With increasing urbanisation, sanitation in slums will become a more pressing issue. Providing adequate, safe and accessible sanitation for all users in slums is a public health priority which requires a multifaceted approach, considering the actual facilities as well as increasing education and empowerment among the potential users. In addition, accountability from landlords and local government is essential. In order for shared sanitation facilities to be a sustainable step on the sanitation ladder, policy makers, programme implementers, and target communities must join forces to ensure the facilities are culturally appropriate, affordable, well-maintained, and user-friendly. Then hopefully, we can ensure that all facilities—whether shared or used by one household—provide the health, comfort, and privacy benefits that a toilet really should.

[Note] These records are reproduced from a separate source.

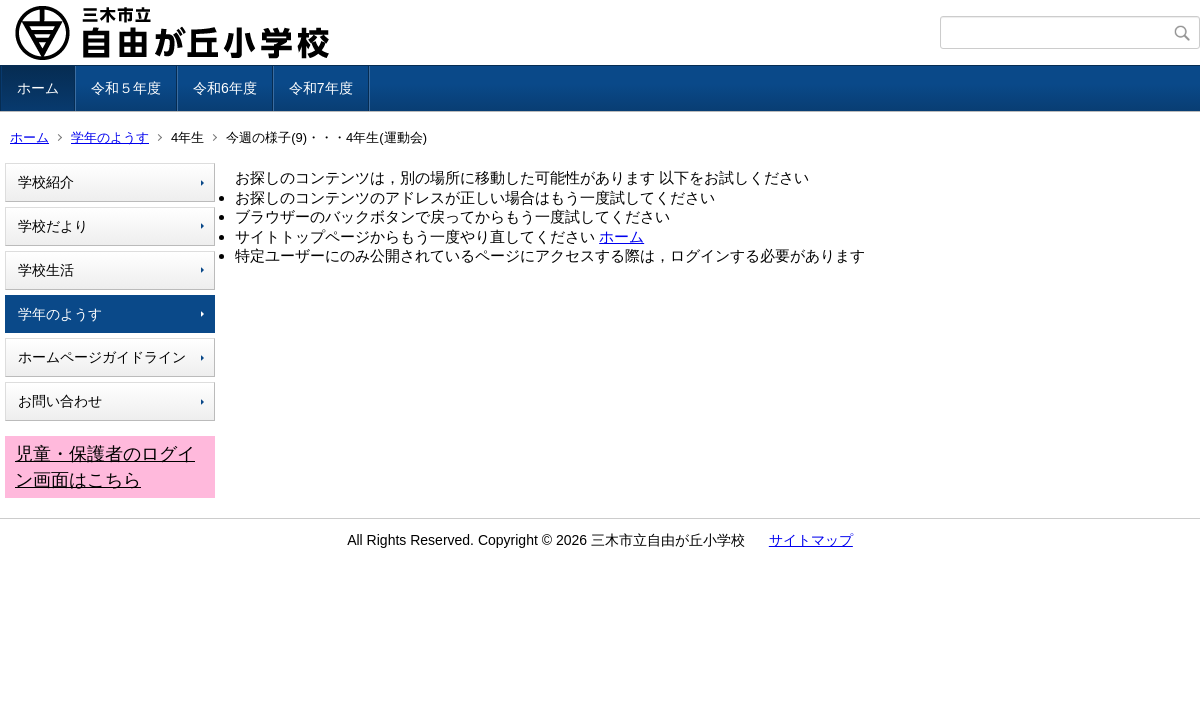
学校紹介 (46, 182)
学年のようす (110, 137)
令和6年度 (225, 88)
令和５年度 (126, 88)
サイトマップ (811, 540)
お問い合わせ (60, 401)
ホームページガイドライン (102, 357)
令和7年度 (321, 88)
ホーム (38, 88)
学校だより (53, 226)
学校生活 (46, 270)
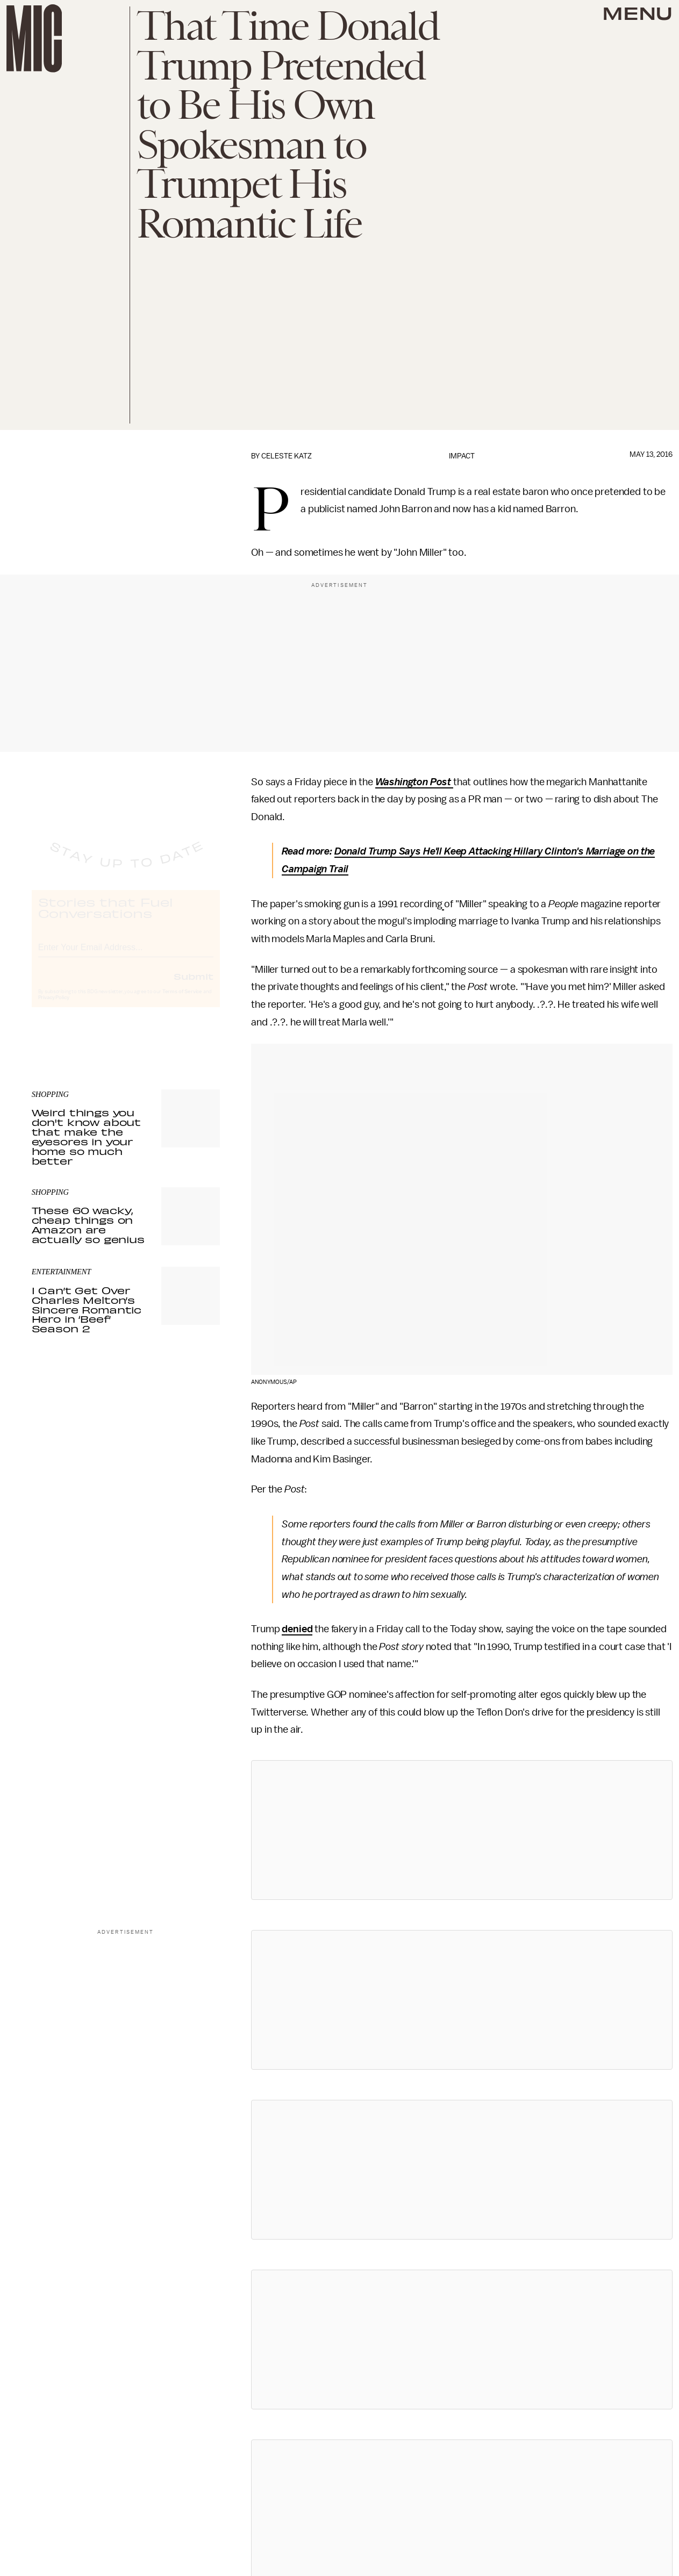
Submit (193, 986)
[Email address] (125, 955)
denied (297, 1629)
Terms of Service (182, 1001)
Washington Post (413, 782)
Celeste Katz (286, 456)
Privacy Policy (53, 1007)
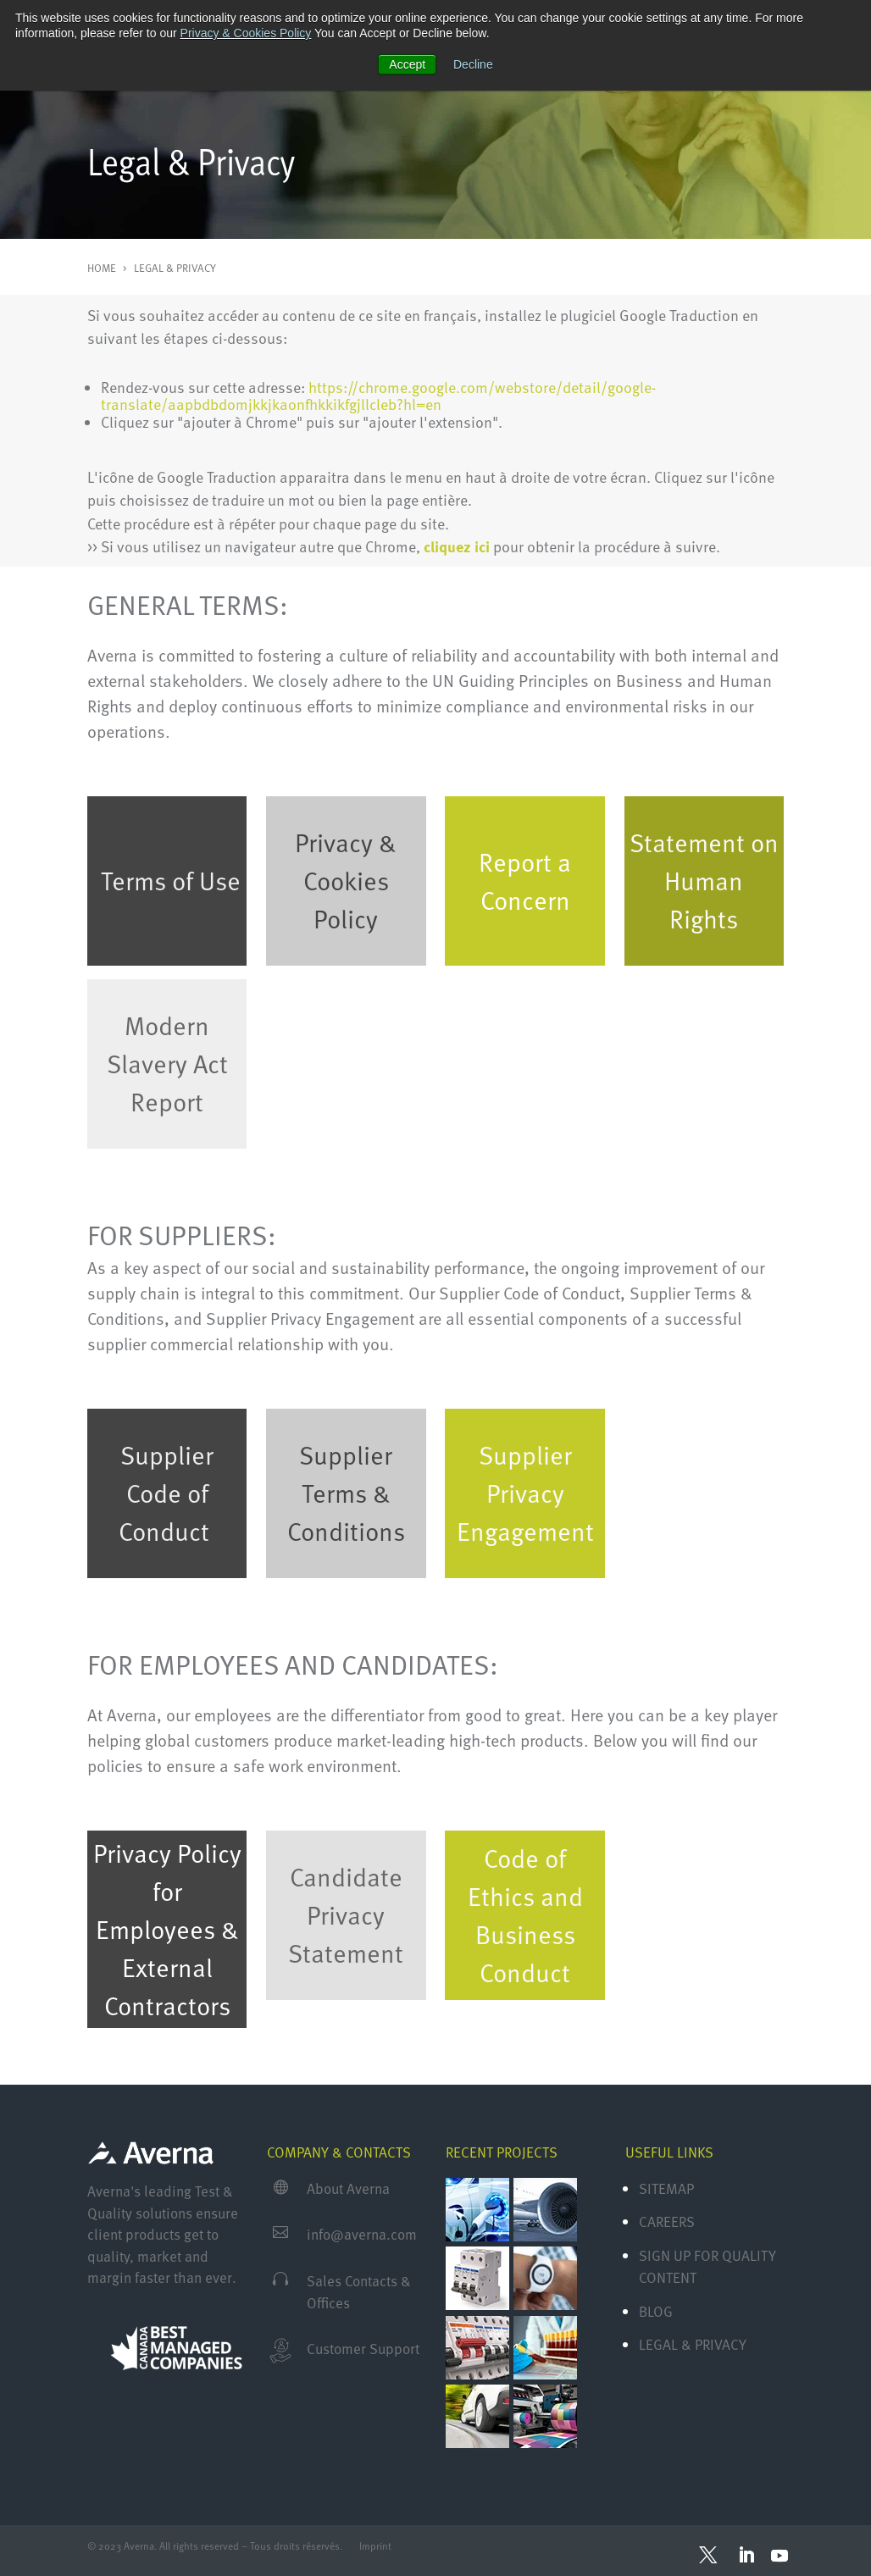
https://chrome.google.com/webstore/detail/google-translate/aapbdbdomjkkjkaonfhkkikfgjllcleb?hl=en (378, 395)
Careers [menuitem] (667, 2221)
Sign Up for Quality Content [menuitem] (707, 2266)
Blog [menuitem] (656, 2311)
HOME (103, 267)
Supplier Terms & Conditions (346, 1492)
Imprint (377, 2545)
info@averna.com (362, 2234)
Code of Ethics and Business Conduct (525, 1915)
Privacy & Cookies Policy (246, 33)
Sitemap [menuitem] (666, 2188)
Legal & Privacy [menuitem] (692, 2344)
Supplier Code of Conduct (166, 1492)
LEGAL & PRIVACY (175, 267)
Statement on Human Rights (704, 880)
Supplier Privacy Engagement (525, 1492)
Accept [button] (407, 64)
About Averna (348, 2188)
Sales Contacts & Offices (359, 2291)
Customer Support (363, 2348)
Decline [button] (473, 64)
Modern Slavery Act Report (167, 1063)
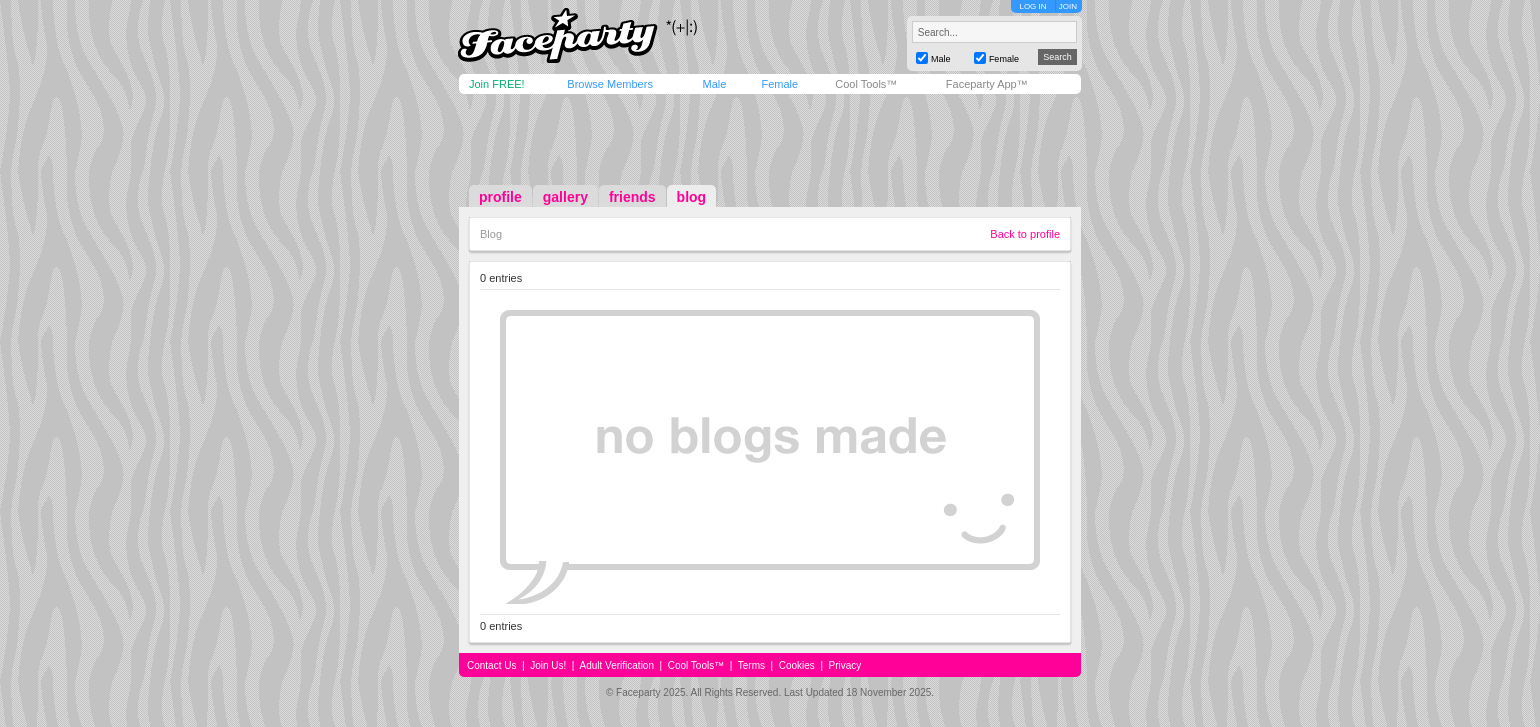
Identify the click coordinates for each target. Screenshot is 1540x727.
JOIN (1068, 6)
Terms (751, 665)
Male (714, 84)
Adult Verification (616, 665)
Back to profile (1025, 234)
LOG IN (1032, 6)
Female (779, 84)
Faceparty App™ (987, 84)
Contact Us (491, 665)
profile (500, 197)
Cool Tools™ (866, 84)
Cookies (797, 665)
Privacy (845, 665)
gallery (565, 197)
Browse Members (610, 84)
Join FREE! (497, 84)
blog (692, 197)
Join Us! (548, 665)
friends (632, 197)
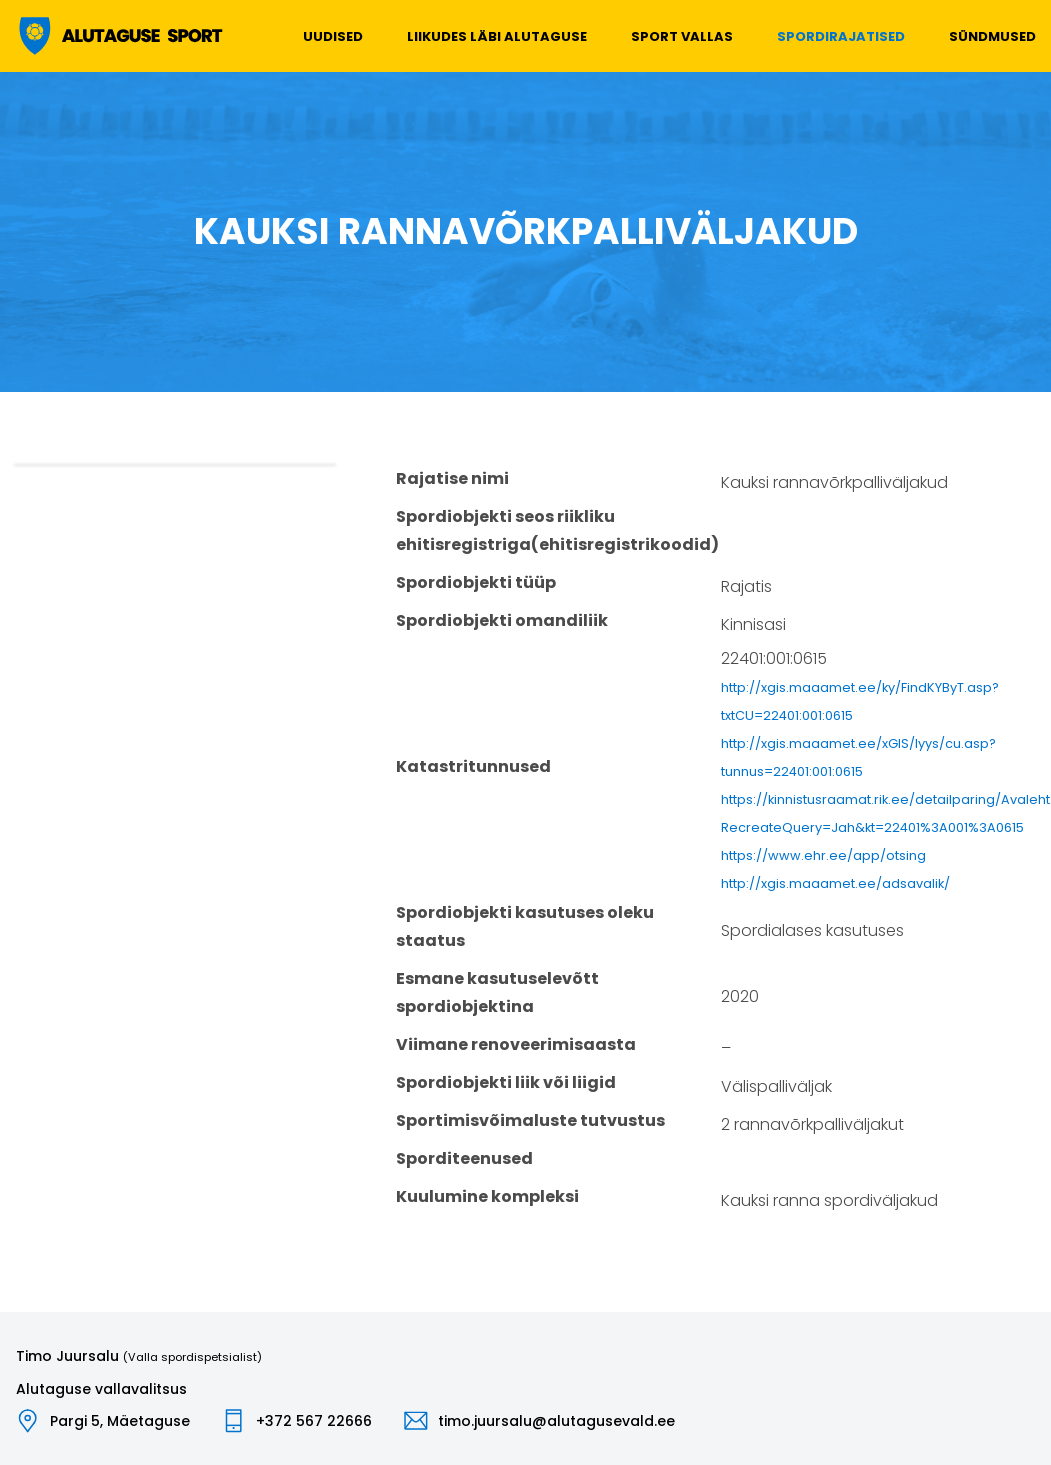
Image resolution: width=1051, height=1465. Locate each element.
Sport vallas (682, 36)
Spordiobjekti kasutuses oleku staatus (525, 926)
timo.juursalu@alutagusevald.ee (556, 1421)
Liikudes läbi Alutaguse (497, 36)
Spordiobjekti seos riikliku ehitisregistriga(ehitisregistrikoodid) (557, 530)
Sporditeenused (464, 1158)
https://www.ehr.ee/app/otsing (823, 855)
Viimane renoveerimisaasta (516, 1044)
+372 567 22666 (314, 1421)
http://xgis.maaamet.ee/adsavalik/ (835, 883)
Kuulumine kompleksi (487, 1196)
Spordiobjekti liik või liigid (506, 1082)
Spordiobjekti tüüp (476, 582)
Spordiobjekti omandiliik (502, 620)
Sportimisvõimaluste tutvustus (530, 1120)
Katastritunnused (473, 766)
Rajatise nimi (452, 478)
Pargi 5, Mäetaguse (120, 1421)
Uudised (333, 36)
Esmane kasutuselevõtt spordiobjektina (497, 992)
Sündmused (992, 36)
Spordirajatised (841, 36)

Featured image: Large pay-per-use sanitation block. Photo by M. Heijnen. Bhubaneshwar, India, 2013.

Recent Comments

  1. Lokesh

    Very good and informative article. However, I do no find any reference to availability of water as one of the major predictors of toilet cleanliness. Recently when I did an Impact evaluation of Behavior Change Communication program on toilet construction in rural south India, I found that water availability was crucial in not only construction but use and maintenance of toilets. I am sure, even in slums, this could be a major factor influencing cleanliness.

  2. Marieke Heijnen

    Dear Lokesh,

    As you correctly point out, water availability is not mentioned in this blog. Despite of this, it is indeed very important and in the original article (on which this blog is based), water availability in the latrines was explored. As you point out, water availability is of utmost importance, not only for cleanliness, but also for actual use of the facility. Especially in slums this can be a challenge as these areas may not be serviced with regular water supply, and if they are, there may be issues related to continuous supply and payment.

  3. Yvette C. Jenkins

    informative artical and current situation latrine of the slum area. slum latrine is not properly build lack of water and surge. That why is slum residents frequents sick and specially children. slum residents is ignorant about sanitation education. My suggestion first set up proper and the education for slum residents.